## What the task requires:
If a line in the entries below includes "Back", pick it out and copy it.

## Source data:
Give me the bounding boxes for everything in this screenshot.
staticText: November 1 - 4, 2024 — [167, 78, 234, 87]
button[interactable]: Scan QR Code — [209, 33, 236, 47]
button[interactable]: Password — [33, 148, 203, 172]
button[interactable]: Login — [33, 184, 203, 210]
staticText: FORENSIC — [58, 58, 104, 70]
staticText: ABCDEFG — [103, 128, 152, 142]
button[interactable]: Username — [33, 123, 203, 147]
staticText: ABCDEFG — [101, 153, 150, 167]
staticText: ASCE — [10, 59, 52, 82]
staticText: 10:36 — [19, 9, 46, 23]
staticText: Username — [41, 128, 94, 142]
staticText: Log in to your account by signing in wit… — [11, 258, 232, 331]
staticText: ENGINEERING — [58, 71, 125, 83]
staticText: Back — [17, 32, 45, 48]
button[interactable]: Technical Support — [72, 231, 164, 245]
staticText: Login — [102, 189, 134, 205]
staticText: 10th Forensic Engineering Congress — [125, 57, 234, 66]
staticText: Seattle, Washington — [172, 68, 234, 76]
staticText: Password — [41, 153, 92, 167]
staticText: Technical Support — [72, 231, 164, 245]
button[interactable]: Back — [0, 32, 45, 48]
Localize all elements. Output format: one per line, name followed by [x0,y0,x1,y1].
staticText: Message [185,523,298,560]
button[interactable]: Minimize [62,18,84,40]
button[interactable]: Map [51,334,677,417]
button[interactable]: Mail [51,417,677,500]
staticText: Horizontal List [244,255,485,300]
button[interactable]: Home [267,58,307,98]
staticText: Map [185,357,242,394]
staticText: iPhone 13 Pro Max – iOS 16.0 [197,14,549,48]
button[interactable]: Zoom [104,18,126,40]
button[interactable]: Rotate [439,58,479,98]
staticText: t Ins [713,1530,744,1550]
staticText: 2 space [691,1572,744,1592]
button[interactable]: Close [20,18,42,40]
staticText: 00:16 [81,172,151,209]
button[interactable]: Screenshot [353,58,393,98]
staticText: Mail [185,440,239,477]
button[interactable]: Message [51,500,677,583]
==
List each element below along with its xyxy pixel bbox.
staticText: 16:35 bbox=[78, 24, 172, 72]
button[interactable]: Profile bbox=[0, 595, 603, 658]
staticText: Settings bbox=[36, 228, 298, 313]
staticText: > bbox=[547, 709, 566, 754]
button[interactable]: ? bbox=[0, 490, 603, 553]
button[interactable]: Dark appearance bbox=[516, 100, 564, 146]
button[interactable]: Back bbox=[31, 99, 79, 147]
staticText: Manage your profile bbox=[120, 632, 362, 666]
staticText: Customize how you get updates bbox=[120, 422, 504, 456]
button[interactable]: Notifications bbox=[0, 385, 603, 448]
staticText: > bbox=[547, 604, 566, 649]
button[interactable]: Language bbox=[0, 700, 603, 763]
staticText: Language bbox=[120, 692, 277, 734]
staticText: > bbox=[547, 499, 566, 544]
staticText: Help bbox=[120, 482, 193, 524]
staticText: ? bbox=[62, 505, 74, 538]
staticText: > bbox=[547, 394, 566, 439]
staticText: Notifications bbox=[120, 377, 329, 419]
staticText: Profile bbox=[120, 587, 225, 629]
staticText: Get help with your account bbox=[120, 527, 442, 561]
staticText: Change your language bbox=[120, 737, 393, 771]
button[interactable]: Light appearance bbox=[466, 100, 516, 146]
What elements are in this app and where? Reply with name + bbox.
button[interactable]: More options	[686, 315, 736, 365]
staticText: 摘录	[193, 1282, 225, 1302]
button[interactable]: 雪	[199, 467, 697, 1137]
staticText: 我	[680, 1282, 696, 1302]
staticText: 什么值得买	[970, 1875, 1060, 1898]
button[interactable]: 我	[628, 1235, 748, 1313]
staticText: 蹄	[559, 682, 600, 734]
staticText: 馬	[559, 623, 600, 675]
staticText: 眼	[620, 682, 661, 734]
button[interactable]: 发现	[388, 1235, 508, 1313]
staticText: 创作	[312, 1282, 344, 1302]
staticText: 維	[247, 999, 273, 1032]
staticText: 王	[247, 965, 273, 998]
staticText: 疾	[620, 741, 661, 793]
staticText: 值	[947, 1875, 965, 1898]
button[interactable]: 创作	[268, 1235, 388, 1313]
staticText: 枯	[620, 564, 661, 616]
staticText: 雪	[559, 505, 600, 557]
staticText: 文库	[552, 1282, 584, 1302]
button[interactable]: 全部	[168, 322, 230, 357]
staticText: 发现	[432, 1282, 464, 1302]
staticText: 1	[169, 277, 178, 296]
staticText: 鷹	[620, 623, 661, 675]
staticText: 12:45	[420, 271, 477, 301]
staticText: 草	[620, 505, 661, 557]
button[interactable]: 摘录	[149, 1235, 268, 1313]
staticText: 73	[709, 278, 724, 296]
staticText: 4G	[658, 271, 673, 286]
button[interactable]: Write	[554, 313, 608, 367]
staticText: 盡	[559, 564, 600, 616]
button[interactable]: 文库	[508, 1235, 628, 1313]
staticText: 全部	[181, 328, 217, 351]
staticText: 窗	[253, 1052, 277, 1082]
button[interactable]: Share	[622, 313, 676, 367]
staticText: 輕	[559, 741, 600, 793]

## Answer to the problem:
staticText: Back — [17, 32, 45, 48]
button[interactable]: Back — [0, 32, 45, 48]
button[interactable]: Back bbox=[31, 99, 79, 147]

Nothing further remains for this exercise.